The issue lies in underlying reference software used by multiple cable-modem manufacturers to create device firmware.
Multiple cable modems used by ISPs to provide broadband into homes have a critical vulnerability in their underlying reference architecture that would allow an attacker full remote control of the device. The footprint for the affected devices numbers in the hundreds of millions worldwide.
More specifically, “the cable modems are vulnerable to a DNS rebind attack followed by overflowing the registers and executing malicious functionality,” explained the researchers, in a technical paper on the attack. “The exploit is possible due to lack of protection against DNS rebind attacks, default credentials and a programming error in the spectrum analyzer.”
Lyrebirds researchers said that 200 million modems are potentially affected in Europe alone; they focused their research on European ISPs, many of which are already rolling out updates to fix the flaw. However, many of the same modems are used in North America, so Cable Haunt isn’t restricted by geography. Users can check to see if they’re affected using a test script that the researchers released in tandem with the bug details.
As far as U.S. ISPs, “we are rapidly testing all our in-home broadband equipment, determining any vulnerability and the best steps to mitigate, as needed,” a Cox spokesperson told Threatpost.
A Charter spokesperson meanwhile told us that Charter is “currently working with each of our vendors to determine if their equipment is vulnerable and when we could expect to see a firmware upgrade.”
Comcast, for its part, did not return a request for comment.
In the second step, they show that a DNS rebind attack can be used to gain remote access to the compromised spectrum analyzer.

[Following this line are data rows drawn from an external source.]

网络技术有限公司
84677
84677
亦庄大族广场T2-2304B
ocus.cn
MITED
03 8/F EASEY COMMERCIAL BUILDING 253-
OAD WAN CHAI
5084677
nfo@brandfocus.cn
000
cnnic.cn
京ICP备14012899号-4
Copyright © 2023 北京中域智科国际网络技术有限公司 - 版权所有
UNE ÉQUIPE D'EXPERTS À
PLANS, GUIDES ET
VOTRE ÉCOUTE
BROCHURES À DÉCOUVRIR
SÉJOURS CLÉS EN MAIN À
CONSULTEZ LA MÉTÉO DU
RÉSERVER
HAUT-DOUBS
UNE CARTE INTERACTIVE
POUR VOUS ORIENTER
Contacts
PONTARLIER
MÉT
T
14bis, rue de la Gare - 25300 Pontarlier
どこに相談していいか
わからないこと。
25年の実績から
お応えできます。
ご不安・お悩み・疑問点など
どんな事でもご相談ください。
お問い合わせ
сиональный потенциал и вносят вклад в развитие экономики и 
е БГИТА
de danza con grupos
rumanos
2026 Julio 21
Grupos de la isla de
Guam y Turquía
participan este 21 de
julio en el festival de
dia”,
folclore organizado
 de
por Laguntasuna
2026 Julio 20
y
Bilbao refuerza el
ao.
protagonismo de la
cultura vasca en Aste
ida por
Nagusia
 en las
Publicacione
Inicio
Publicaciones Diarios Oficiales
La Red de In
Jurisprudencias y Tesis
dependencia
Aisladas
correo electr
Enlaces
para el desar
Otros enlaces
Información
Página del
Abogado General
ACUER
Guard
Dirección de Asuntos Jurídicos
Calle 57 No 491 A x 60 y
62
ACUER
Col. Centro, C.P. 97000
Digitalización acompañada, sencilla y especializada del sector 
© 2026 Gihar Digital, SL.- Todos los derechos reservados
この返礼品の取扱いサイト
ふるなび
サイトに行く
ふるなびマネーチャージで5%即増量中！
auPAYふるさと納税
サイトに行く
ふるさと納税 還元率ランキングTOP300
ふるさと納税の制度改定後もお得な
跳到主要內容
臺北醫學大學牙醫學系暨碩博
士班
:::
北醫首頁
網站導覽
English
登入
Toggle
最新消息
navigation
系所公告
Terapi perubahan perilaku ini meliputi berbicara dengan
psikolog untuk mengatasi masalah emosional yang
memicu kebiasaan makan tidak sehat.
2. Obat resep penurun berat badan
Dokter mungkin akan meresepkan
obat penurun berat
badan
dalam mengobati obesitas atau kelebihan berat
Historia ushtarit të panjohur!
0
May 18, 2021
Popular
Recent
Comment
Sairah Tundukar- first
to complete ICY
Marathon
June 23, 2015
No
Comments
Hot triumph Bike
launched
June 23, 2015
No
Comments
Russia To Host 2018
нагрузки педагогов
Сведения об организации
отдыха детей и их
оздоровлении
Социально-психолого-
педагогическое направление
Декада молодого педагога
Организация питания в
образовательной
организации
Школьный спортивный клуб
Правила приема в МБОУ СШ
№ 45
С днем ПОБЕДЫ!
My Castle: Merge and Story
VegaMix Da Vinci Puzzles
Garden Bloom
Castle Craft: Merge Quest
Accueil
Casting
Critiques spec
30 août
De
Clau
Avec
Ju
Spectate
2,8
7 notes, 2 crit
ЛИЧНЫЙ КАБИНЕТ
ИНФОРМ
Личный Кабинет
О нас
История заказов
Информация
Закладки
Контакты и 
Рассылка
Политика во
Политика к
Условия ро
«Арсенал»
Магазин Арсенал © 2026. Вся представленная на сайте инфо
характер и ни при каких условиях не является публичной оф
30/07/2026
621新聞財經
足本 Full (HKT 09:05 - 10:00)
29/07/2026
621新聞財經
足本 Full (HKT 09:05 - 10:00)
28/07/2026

DNS rebinding is a technique that turns a victim’s browser into a proxy for attacking private networks.
“Without this DNS rebind attack, the spectrum analyzer would only be exploitable on the local network,” they wrote.
Through malicious communication with the endpoint, a buffer overflow can be exploited to gain control of the modem.
“The websocket requests are given as JSON,” the paper explained. “The parser which interprets this JSON request will copy the input parameters to a buffer, regardless of length, allowing values on the stack to be overwritten. Among these values are saved registers, such as the program counter and return address. With a carefully crafted message the modem can be manipulated to execute arbitrary code specified by a remote attacker.”
If successfully exploited, the vulnerabilities can give attackers “full remote control over the entire unit, and all the traffic that flows through it, while being invisible for both the user and ISP,” the researchers explained, adding that attackers could intercept private messages, redirect traffic, add the modems to botnets, replace their firmware and more. They could also direct the modem to ignore remote system updates, which could complicate any patching process.